==== DATA PROVIDED

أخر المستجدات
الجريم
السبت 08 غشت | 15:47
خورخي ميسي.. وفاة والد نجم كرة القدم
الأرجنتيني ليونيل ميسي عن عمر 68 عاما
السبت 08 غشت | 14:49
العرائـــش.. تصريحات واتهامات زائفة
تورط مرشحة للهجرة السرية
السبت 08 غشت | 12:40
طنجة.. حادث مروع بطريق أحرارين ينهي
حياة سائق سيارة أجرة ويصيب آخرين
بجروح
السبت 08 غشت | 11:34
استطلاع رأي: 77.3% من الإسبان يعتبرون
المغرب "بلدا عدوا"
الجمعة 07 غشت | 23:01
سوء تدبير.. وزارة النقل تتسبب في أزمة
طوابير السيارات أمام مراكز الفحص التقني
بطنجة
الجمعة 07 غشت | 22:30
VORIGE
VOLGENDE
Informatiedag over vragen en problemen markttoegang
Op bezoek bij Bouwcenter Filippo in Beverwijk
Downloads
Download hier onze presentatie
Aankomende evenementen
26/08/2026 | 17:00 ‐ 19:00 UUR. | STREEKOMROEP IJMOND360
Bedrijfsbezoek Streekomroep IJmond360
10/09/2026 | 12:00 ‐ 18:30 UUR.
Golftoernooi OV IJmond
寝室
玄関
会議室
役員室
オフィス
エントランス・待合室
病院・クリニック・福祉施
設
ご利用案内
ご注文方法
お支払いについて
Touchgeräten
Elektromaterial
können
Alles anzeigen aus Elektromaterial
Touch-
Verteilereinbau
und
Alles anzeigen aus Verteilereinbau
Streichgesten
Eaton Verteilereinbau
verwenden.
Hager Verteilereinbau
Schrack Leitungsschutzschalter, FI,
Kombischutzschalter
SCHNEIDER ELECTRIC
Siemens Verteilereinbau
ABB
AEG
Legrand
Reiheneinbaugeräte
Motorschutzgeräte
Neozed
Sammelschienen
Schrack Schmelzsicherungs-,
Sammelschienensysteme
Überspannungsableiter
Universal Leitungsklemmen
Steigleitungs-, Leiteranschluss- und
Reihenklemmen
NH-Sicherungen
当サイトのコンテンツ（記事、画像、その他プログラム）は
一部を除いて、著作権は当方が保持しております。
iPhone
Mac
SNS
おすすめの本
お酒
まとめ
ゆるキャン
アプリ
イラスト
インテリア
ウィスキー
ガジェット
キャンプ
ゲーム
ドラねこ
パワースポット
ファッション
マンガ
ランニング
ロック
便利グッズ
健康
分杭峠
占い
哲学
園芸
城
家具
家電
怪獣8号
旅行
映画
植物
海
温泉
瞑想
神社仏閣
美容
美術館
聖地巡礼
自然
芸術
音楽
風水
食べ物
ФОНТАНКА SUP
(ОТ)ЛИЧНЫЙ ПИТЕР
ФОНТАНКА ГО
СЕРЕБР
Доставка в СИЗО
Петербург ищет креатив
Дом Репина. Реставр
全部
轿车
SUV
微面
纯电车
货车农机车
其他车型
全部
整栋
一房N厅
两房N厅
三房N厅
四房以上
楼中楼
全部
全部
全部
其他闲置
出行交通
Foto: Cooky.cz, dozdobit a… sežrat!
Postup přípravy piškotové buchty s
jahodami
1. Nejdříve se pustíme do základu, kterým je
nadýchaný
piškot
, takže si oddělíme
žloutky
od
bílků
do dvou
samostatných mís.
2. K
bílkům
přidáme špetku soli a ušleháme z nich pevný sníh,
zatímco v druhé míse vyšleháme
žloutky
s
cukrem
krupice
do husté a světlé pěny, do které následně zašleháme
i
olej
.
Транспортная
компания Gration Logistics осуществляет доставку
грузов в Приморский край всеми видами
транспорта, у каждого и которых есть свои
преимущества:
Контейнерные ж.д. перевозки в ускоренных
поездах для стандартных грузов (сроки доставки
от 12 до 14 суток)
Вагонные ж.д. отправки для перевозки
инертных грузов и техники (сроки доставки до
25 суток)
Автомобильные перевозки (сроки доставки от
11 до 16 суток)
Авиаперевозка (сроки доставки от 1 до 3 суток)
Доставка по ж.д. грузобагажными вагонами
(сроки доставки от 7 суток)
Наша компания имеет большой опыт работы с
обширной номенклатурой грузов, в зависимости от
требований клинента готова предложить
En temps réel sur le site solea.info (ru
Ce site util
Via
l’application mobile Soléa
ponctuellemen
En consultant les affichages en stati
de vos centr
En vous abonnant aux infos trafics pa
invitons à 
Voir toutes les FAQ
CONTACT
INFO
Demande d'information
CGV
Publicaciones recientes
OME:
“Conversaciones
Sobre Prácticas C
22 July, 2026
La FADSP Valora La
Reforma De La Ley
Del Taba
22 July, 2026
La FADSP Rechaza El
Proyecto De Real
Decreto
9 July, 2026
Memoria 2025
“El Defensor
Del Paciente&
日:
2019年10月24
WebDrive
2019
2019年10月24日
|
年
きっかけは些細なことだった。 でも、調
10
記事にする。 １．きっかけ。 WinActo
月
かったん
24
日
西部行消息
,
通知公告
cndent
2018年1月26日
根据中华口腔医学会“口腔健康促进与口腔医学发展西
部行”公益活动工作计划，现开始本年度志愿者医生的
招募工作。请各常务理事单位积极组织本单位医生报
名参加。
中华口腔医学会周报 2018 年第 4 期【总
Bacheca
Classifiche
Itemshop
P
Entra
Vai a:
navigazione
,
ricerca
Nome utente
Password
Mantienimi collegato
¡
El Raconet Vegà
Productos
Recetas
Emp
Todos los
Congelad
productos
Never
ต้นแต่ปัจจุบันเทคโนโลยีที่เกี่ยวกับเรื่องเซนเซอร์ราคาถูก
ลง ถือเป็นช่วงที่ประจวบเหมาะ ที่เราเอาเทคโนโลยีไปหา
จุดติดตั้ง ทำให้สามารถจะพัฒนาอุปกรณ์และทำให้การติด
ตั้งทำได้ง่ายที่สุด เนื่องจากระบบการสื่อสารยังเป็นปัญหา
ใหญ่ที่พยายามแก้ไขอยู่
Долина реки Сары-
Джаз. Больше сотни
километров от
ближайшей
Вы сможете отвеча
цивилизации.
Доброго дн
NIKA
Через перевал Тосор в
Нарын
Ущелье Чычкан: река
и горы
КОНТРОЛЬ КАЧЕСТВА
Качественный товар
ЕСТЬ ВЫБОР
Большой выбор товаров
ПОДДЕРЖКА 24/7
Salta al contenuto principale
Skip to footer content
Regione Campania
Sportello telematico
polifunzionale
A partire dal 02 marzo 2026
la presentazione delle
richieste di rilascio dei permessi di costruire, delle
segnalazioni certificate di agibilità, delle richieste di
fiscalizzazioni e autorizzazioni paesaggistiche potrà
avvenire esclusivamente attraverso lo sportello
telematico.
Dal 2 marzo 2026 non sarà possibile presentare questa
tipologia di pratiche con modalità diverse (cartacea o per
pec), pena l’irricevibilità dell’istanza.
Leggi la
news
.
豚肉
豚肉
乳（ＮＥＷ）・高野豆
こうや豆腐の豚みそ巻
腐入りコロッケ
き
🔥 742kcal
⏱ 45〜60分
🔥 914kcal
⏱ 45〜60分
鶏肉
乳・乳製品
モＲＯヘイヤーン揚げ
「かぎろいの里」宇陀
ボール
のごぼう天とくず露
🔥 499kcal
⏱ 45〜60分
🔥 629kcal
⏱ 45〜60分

========

* WHAT IS NEEDED
Reproduce verbatim only the segment of the listing bounded by the line containing "10/09/2026 | 12:00 ‐ 18:30 UUR." and the line containing "Streichgesten", with both boundary lines included.

* FINAL ANSWER
10/09/2026 | 12:00 ‐ 18:30 UUR.
Golftoernooi OV IJmond
寝室
玄関
会議室
役員室
オフィス
エントランス・待合室
病院・クリニック・福祉施
設
ご利用案内
ご注文方法
お支払いについて
Touchgeräten
Elektromaterial
können
Alles anzeigen aus Elektromaterial
Touch-
Verteilereinbau
und
Alles anzeigen aus Verteilereinbau
Streichgesten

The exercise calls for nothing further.